All data generated from MySegmenter will be recorded in the user device. For this reason, users are responsible to ensure the security of the device environment in order to prevent potential security exploitations. The following recommendations are suggested to the users to prevent potential cybersecurity exploitations:

  • Utilize strong passwords with at following the suggestion provided in section 9.8.

  • Do not share software credentials with unidentified users.

  • Maintain firewalls active during interaction with web-component, and during the utilization of the MySegmenter.

  • Maintain anti-virus software active and updated in the system.

  • Provide software updated with the latest updates released.

  • Users must ensure that only authorized members have access to the device where MySegmenter and data files are stored to prevent security incidents.

  • Cybersecurity warning:

    • The MySegmenter (v2.0.1) will provide automated email notifications every time credentials are modified in the user profile. It is suggested to ensure email contact@mysegmenter.com address is not marked as spam to receive appropriate notifications.
    • The MySegmenter (v2.0.1) will provide indication if user licenses are in use at the moment of access, and it will provide information of which devices are utilizing such licenses

  • Software updates:

MySegmenter Technologies Inc. might release new patches to correct detected cybersecurity vulnerabilities detected, or potential critical bugs in the desktop applications.
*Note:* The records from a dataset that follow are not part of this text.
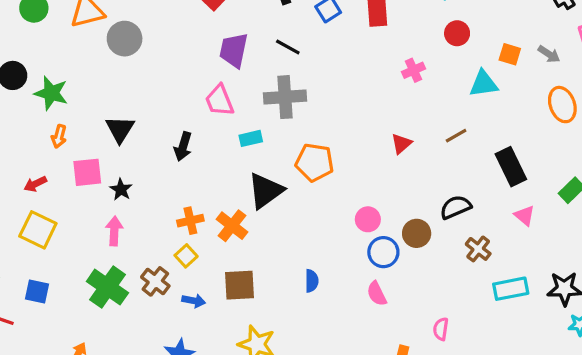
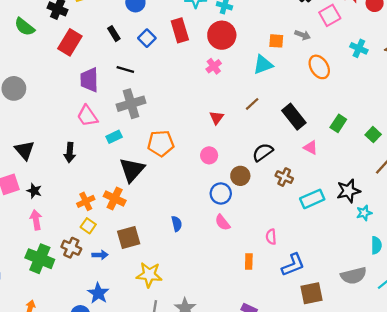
red circle: (457, 33) -> (222, 35), moved, size x1.6
pink circle: (368, 219) -> (209, 155), moved

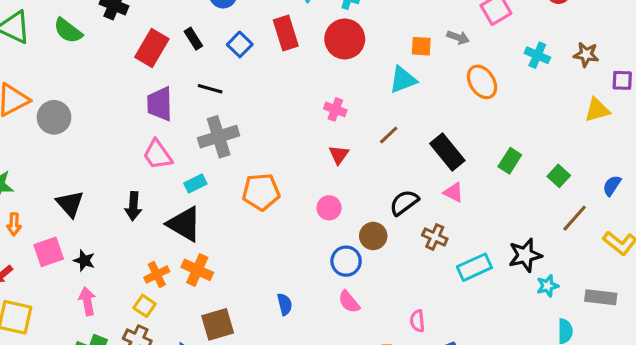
red rectangle: (70, 42) -> (152, 48), moved
pink cross: (214, 66) -> (335, 109), moved, turned -32
pink triangle: (310, 148) -> (453, 192), moved
black triangle: (132, 170) -> (184, 224), moved, turned -40
yellow square: (88, 226) -> (145, 306), moved

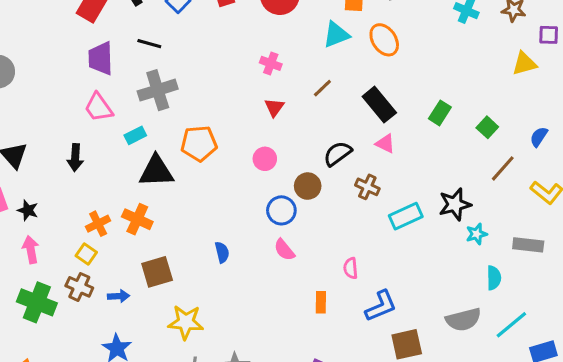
orange ellipse: (482, 82) -> (384, 40), moved
black triangle: (184, 224) -> (156, 171), moved, turned -33

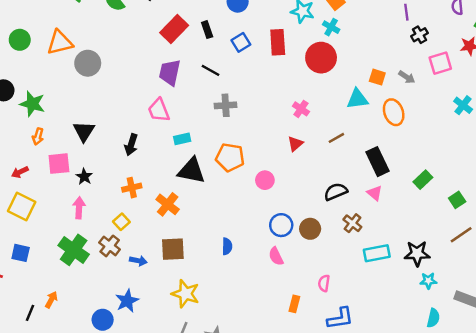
gray cross: (158, 90) -> (226, 105), moved, size x0.7
pink circle: (265, 159) -> (265, 180), moved
brown circle: (308, 186) -> (310, 229), moved
orange cross: (98, 224) -> (132, 188), moved

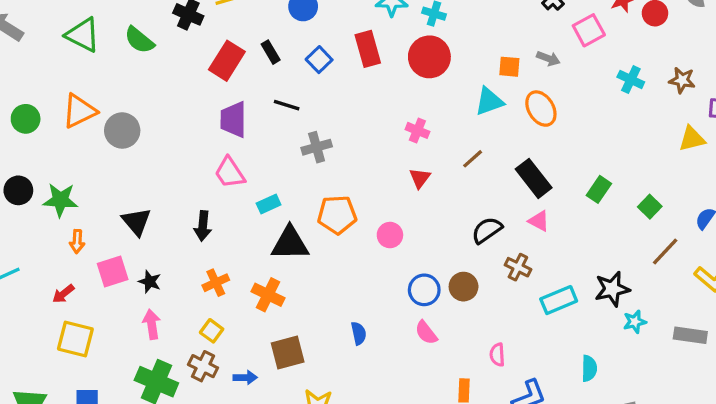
cyan semicircle: (433, 318) -> (589, 368), moved

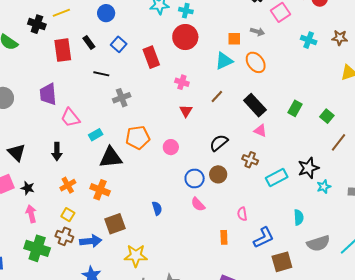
red rectangle: (368, 49) -> (151, 57), moved
red rectangle: (227, 61) -> (63, 50), turned -35
purple trapezoid: (233, 120) -> (48, 94), moved
black semicircle: (487, 230) -> (219, 143), moved
blue arrow: (245, 377) -> (91, 241), size x1.5

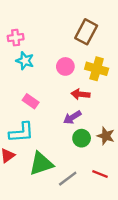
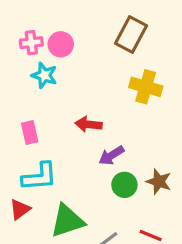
pink circle: (65, 66) -> (61, 44), moved
red arrow: (80, 94) -> (88, 124), moved
pink rectangle: (31, 101) -> (30, 133), moved, turned 42

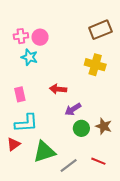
brown rectangle: (131, 34) -> (100, 30), moved, turned 40

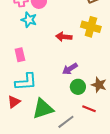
red arrow: (58, 89) -> (64, 37), moved
red line: (98, 161) -> (89, 109), moved

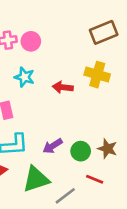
cyan star: (29, 20) -> (24, 77), moved
purple arrow: (70, 69) -> (53, 146), moved

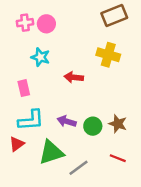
red arrow: (63, 87) -> (74, 77), moved
purple arrow: (53, 146) -> (67, 121), turned 48
red line: (95, 179) -> (118, 158), moved

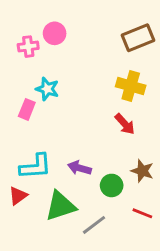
pink circle: (46, 24) -> (55, 33), moved
red arrow: (74, 77) -> (125, 124), moved, turned -138
pink rectangle: (24, 88) -> (27, 109), moved, turned 35
green circle: (93, 126) -> (112, 185), moved

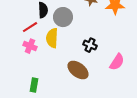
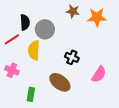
pink cross: (30, 46) -> (12, 70), moved
green rectangle: (34, 85) -> (31, 94), moved

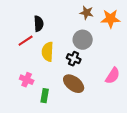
gray circle: (45, 29) -> (83, 40), moved
black cross: (72, 57) -> (74, 59), moved
pink cross: (12, 70) -> (27, 80), moved

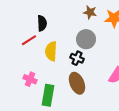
brown ellipse: (74, 84) -> (77, 83), turned 30
green rectangle: (45, 96) -> (48, 95), size x1.5

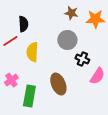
black cross: (77, 58) -> (82, 59), moved
pink cross: (30, 79) -> (11, 80), turned 32

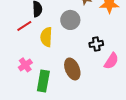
gray circle: (67, 40) -> (70, 20), moved
black cross: (82, 59) -> (96, 44), turned -32

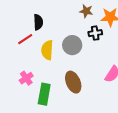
gray circle: (70, 20) -> (72, 45), moved
black cross: (96, 44) -> (95, 33), moved

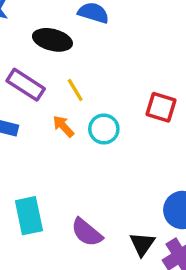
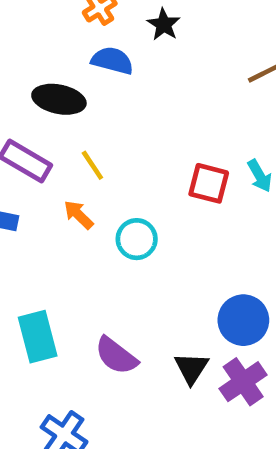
cyan circle: (104, 129) -> (137, 239), moved

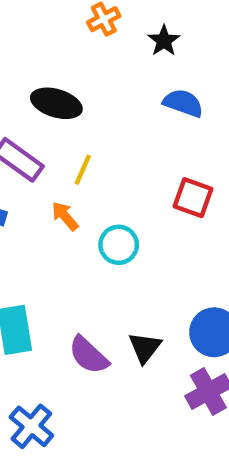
blue semicircle: (112, 61) -> (183, 103), moved
yellow line: (92, 165) -> (83, 170), turned 52
black triangle: (191, 368) -> (145, 347), moved

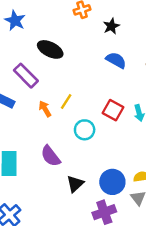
yellow line: (83, 170) -> (66, 101), moved
cyan circle: (119, 245) -> (85, 130), moved
purple semicircle: (89, 355) -> (51, 156), moved

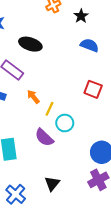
yellow line: (66, 101) -> (50, 109), moved
cyan circle: (85, 130) -> (65, 123), moved
black triangle: (75, 184) -> (52, 184), moved

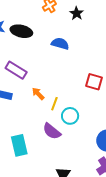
black ellipse: (30, 44) -> (21, 31), moved
blue semicircle: (89, 45) -> (60, 44), moved

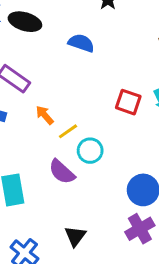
yellow line: (54, 104) -> (68, 131), turned 32

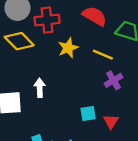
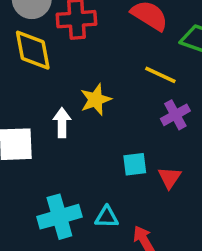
yellow diamond: (19, 41) -> (33, 50), turned 32
yellow star: (68, 48) -> (96, 100), moved

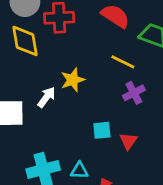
white arrow: (62, 123) -> (46, 97), turned 35

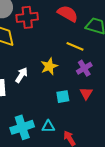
yellow star: (73, 80) -> (49, 66), moved
red triangle: (128, 141) -> (86, 93), moved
In case any urgent patch is required, MySegmenter will contact users through email to provide indications to download out of schedule patches from the MySegmenter web component. The following process outlines the steps for updating the MySegmenter (v2.0.1) in compliance with best practices for security, functionality, and user clarity

  • Optional Uninstallation of Previous Versions: Users may uninstall the older software version before proceeding with the update to ensure optimal performance and eliminate any potential ambiguity about using the latest software version.
  • Patch Update Steps:
    • Access: Navigate to mysegmenter.com.
    • Download: Download the latest available or intended version of the MySegmenter (v2.0.1).
    • Verification:
      • Verify the MD5 checksum of the installer file using any reliable MD5 checksum checker tool.
      • Ensure that the checksum matches the value provided on the download page to confirm file integrity and authenticity.
    • Installation:
      • Install the verified software.
      • Follow all on-screen instructions during the installation process.
    • Usage: Begin using the updated software once the installation is complete.